At first glance, it may seem Christine Feuell took on a potentially thankless task when she jumped from a successful career with Honeywell to take the job as head of the Chrysler brand for Stellantis.
But less than a year into her new role, she’s making a case for having one of the best CEO jobs in one of America’s most important and exciting industries. And arguably, Feuell already has the long-neglected Chrysler brand back on the road to renewed relevance.
“Walter P. Chrysler said that the mission of Chrysler was to deliver quality, beauty, speed, comfort, style and power, all at an affordable price,” Feuell told Chief Executive. “That’s still what we’re setting out to do.”
Of course, few new brand executives have the luxury of reaching back for support to one of the titans of America’s industrial glory years. But Feuell also is trying to echo the founder’s success as well as demonstrate fealty to his philosophy. Sales of Chrysler’s sole viable vehicle, the Pacifica minivan, are up 26% so far this year in a revived vehicle segment whose overall sales have risen by 12%. She has solid plans to expand Chrysler’s vehicle lineup once again after decades of corporate neglect. And Feuell is working with Stellantis CEO Carlos Tavares to establish Chrysler as the corporate flagship for electrification.
Feuell is a former automotive hand, at Ford, and came back to the industry from stints at Johnson Controls and at Honeywell, with progressively greater responsibilities in sales, marketing, product management and P&L leadership. She established what Tavares called “a strong track record of delivering profitable growth through integrated products, software and services.”
“I showed I would bring a different kind of thinking to the business and the brand.
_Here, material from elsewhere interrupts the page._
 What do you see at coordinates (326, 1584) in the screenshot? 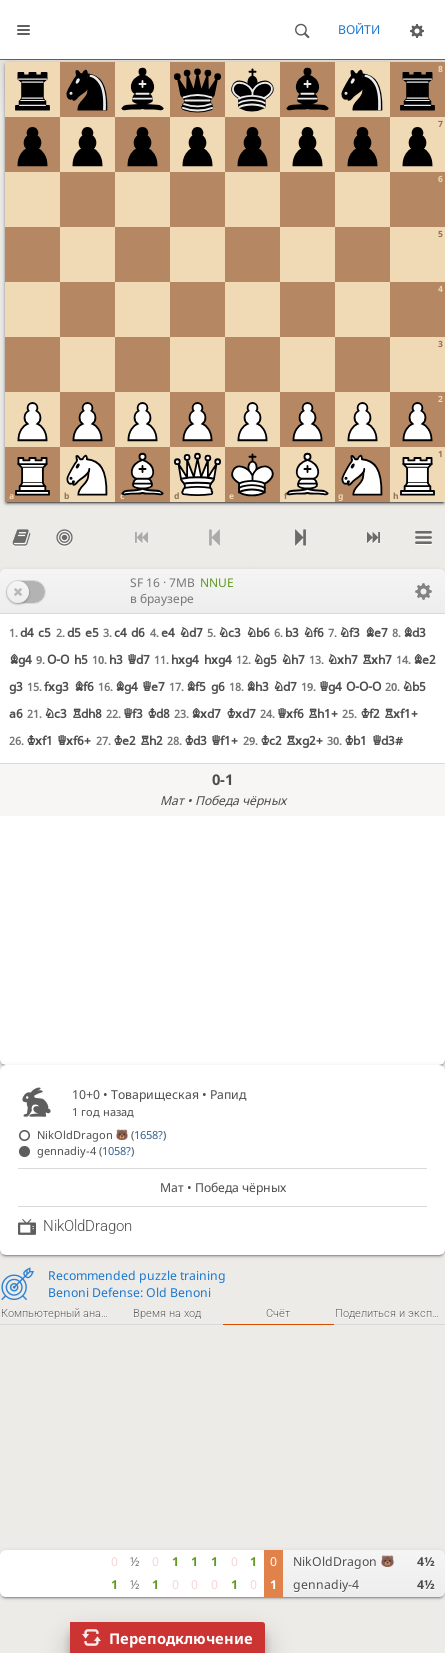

I’m excited to be part of the revitalization of such an iconic brand, which I think we can grow and continue to differentiate.”
In returning to the auto industry to helm Chrysler, of course Feuell was well aware of the brand’s history, which included not just its founder but another legendary figure: Lee Iacocca. The inimitable marketeer famously said in Chrysler advertising in the 1980s, “If you can find a better car, buy it”—even though at the time the original member of Detroit’s Big Three triumvirate basically was wheezing along on plain-vanilla models known as “K cars.” Iacocca’s bluster kept the company alive.
Yet Iacocca also presided at that time over the introduction of the minivan, a concept hatched by a veteran auto executive, Hal Sperling, when he worked for Iacocca at Ford and then brought by Sperling to Chrysler. The minivan form—front-wheel drive, fuel-efficient engine, high ceilings and sliding side passenger doors (only one entry at first) was an immediate hit with American boomers building households and helped Chrysler limp along through various corporate manifestations in the years following. Its success also spawned many imitators.
But by two decades ago, the shine was off the minivan as millennials forming their own households largely disdained the kid-haulers of their youth. Little seemed able to stop minivans’ slide as large SUVs and crossovers picked up most of the trade from millennial parents.
At the same time, aging minivans were about all the Chrysler brand had as Fiat Chrysler, after the 2008 taxpayer bailout by U.S. taxpayers, paid more attention to expanding Jeep, burnishing a Ram pickup truck brand that it spun off from Dodge, and even turning Dodge into a muscle-car marque. The new Pacifica minivan several years ago helped the minivan remain relevant, at least, while the rest of Chrysler’s once-broad product lineup was allowed to deteriorate.
Until now, under Tavares and Feuell. Already, as she sets about trying to restore the Chrysler brand to its previous pinnacle, Feuell has put together these lessons that other brand CEOs can learn from:
• Covid narratives still resonate. Millennial parents and empty-nest boomers alike paid new attention to the minivan as a way to move about outside and appreciated its roominess and other amenities, similar to how tens of thousands of Americans became new buyers of recreational vehicles.
“The Pacifica provides great ergonomics, fantastic cargo capability, and a lot of versatility,” Feuell said. “And there’s renewed interest in comfort and the ease of exit.”
• Things come back. The superior practicality of Pacifica and other minivans carries increasing weight even with millennials who grew into adulthood thumbing their noses at the vehicle form. But Chrysler under Feuell also is recognizing that there are major cycles in such things, and the brand has launched marketing efforts that nod at these conflicted feelings in one of Pacifica’s crucial target groups.
• The electric path. Not only did Pacifica beat minivan competitors to the punch in offering a hybrid version, but Feuell said the brand will become Stellantis’s U.S. flagship in lineup electrification overall. At a time when not only the auto industry but many others are electrifying with speed in various ways, Feuell likes the fact that her brand is leading the way for the entire company.
• Iconic brands survive. The Chrysler brand has been beaten down and neglected but it’s still around and in good enough shape to present a credible case for revival. In fact, Feuell plans to preside over a re-expansion of the brand’s vehicle lineup that will include an SUV for the first time in eight years.
• You can come home again. “What [Tavares] told me about his investment in building Chrysler really interested me,” Feuell said. “And it’s a good time to come back to autos after 12 years away, at a time when technologies are all coming together to change the industry.